Thursday, July 18, 2024

Fourier analytic Barron Space theory

I recently gave a talk about applications of Fourier analytic Barron space theory (or Barron-E theory for short) at Erice International School on Complexity: the XVIII Course "Machine Learning approaches for complexity" and have released a toolbox to enable such applications: gbtoolbox. But what is Fourier analytic Barron space theory?

Fourier analytic Barron space theory is a theory that combines a theoretical understanding of the approximation error of neural networks (or the difference between the prediction of the best neural network in the function space of neural networks with some given set of hyperparameters and the true value) with a theoretical understanding of the estimation error of the machine learning algorithm (how much data is required to distinguish one function from another in the function space of neural networks with some given set of hyperparameters) using the path norm. I refer to it as a theory, but really, there are several subtly different theories in the literature, and I have not seen a final theory yet (and I intend to shortly submit a paper that will have my own slightly different version, which I also don't think is the final theory). Where the theory was first presented in a completed form in "A priori estimates of the population risk for two-layer neural networks" by E, Ma, and Wu (see also "Towards a Mathematical Understanding of Neural Network-Based Machine Learning: What We Know and What We Don't" with Wojtowytsch), but a good understanding of Machine Learning theory is required (I recommend "Understanding Machine Learning: From Theory to Algorithms" by Shalev-Shwartz and Ben-David) and I think the original works by Barron (later with collaborator Klusowski) are also required to understand the theory: "Risk Bounds for High-dimensional Ridge Function Combinations Including Neural Networks" and "Universal approximation bounds for superpositions of a sigmoidal function". The path norm used by E, Ma and Wu is introduced in "Norm-Based Capacity Control in Neural Networks" by Neyshabur, Tomioka and Srebro. The specific purpose of the theory was to develop an a priori bound on the generalization error.

One obvious way that the theory is incomplete is the absence of optimization error (or the difference between the best possible neural network and the neural network found by the hyperparameters that define the training procedure).

In this first post, I will discuss how I think of the approximation part of the theory. My slides are also available at the link above.

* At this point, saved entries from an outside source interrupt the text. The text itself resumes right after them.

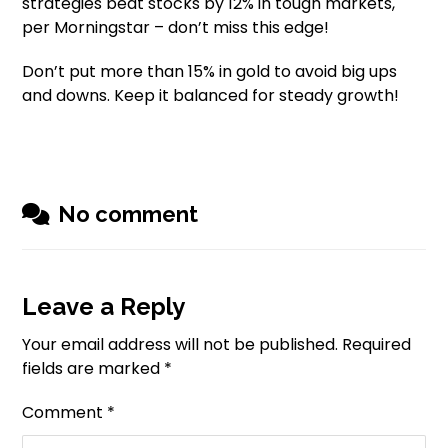
strategies beat stocks by 12% in tough markets,
per Morningstar – don’t miss this edge!
Don’t put more than 15% in gold to avoid big ups
and downs. Keep it balanced for steady growth!
No comment
Leave a Reply
Your email address will not be published.
Required
fields are marked
*
Comment
*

Consider the task of a neural network. Basically, you have some data \begin{equation}\{\mathbf{x_k},y_k\}\end{equation} where k identifies the data point and \begin{equation}\mathbf{x_k}\in [-1,1]^d\end{equation} where d is the number of features. We are essentially assuming that there is some function \begin{equation}f(\mathbf{x}) \ni f(\mathbf{x_k})=y_k~.\end{equation}

In Barron-E theory, the task for the neural network is to approximate the effective target function, which is the extension of f(x) to all the Reals. This extension is both in domain and selected such as to minimize the Barron norm \begin{equation} \gamma(f^*) = \inf_{f^*} \int \|\mathbf{\omega}\|_1^2 |\hat{f}^*(\mathbf{\omega})| d\mathbf{\omega} < \infty\end{equation} where \begin{equation}\|\mathbf{\omega}\|_1=\sum_j |\mathbf{\omega_j}| \end{equation} is the Manhattan norm.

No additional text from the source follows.